→ PROBLEM STATEMENT
Copy every line of the data that includes the string "phòng".

Stored data entries
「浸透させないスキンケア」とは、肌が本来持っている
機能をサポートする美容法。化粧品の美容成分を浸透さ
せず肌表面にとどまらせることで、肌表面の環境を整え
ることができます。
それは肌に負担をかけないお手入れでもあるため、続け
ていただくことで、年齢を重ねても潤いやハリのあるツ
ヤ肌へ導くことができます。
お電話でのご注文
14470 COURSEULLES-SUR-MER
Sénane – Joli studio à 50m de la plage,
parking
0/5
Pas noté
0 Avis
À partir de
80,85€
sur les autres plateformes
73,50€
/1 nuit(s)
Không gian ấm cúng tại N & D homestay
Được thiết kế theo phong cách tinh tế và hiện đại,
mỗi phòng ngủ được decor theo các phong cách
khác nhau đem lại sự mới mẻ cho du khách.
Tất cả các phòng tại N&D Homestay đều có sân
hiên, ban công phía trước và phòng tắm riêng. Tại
---
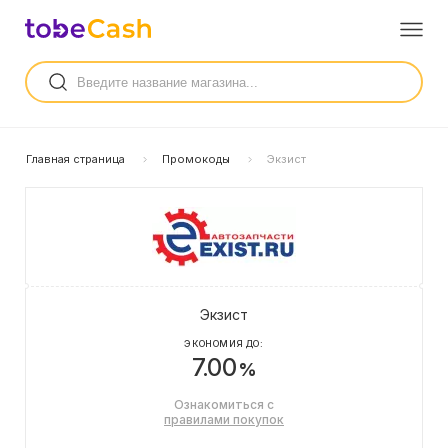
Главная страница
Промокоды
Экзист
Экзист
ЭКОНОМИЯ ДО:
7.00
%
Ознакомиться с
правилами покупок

→ ANSWER FOR THE TASK
mỗi phòng ngủ được decor theo các phong cách
Tất cả các phòng tại N&D Homestay đều có sân
hiên, ban công phía trước và phòng tắm riêng. Tại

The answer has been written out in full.